When it comes to Nvidia, the company is heavily engaged on increasing the yields for its products. With Kepler, Nvidia shifted to a new die strategy, and even though we've heard more rumors about the GK106 chips, the fact of the matter is that Kepler will remain a three GPU line-up: GK104 for performance, GK107 for mobile and entry-level desktop and the GK110 for high-end computational and visualization parts. Ultimately, GK104 served as the GTX 660/670/680/690, Quadro K5000 and Tesla K10, GK107 serves in numerous low-power mobile and desktop designs. GK110 will make a public appearance only in December as the Tesla K20, with a yet unannounced amount of video memory (according to our sources, NV is trying to secure different packaging to enable 12GB of GDDR5 memory, but realistically – prototype boards we saw utilized "just" 6GB).
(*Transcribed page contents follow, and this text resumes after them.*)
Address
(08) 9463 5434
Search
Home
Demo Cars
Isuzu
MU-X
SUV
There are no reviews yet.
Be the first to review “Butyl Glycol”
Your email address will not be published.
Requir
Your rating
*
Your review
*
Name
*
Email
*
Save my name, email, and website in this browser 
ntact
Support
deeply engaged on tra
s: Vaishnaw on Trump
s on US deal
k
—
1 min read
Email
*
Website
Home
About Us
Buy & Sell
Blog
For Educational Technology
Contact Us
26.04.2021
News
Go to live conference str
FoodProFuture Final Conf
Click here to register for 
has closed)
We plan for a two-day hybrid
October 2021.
Naturally, all of these movements don't hold much promise for the next generation GeForce cards. Given that the Maxwell, GM1xx parts won't be available until the first half of 2014, the GeForce and Quadro parts should continue to rely on refreshed/renamed GK104/107/110 parts. The GK110 is planned to expand and become available as the Quadro K6000 6GB, for those that require ultimate performance on a single piece of silicon.
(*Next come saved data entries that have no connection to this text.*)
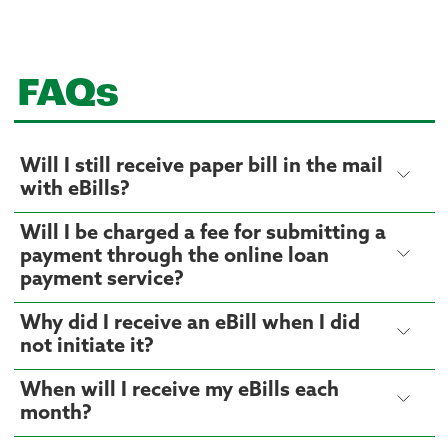
FAQs
Will I still receive paper bill in the mail
with eBills?
Will I be charged a fee for submitting a
payment through the online loan
payment service?
Why did I receive an eBill when I did
not initiate it?
When will I receive my eBills each
month?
In case you've doubted it, Maxwell is a 20nm part, capable of being manufactured in GlobalFoundries, IBM, Samsung and TSMC – 20nm Gate-Last HKMG will equalize between TSMC and Common Platform alliance – a move Nvidia and Qualcomm cannot wait to see come to frutition.
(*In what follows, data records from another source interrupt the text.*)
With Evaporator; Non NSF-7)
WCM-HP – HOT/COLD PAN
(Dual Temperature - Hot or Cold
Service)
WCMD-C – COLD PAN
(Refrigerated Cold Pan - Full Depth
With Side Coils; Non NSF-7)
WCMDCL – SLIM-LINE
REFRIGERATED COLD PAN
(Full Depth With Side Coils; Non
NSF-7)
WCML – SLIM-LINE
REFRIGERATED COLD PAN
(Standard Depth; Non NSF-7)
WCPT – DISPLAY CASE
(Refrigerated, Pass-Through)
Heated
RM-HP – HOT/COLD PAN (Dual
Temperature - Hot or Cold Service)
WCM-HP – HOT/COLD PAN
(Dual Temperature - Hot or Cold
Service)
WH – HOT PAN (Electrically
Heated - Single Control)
Availability of that part however, will not come sooner than the first half of next year. As far as the GeForce GTX 700 Series is concerned, the parts should repeat the same cadence as this year's lineup. However, the newer revised parts should offer further clock improvements, to the level where they can offer between 25-30% higher performance and power efficiency, while the company is working on parts based on the Maxwell GPU architecture, which should drive 2014 as one of key years in Nvidia's history. Maxwell will be the first top-to-bottom GPU architecture, powering everything from Tegra to Tesla. Furthermore, Maxwell should be the first GPU part to integrate the 64-bit ARM core which carries the codename "Project Denver". Putting the typically-bandwidth starved ARM cores onto an internal bus which in GPUs goes beyond 1.5TB/s should significantly change the playing game – a GPU capable of booting an operating system, regardless of what lies currently in public documents.
All in all, 2013 will see AMD's Sea Islands fight first versus Nvidia's Kepler refresh, and only then against the Maxwell. Real battle will come only in 2014.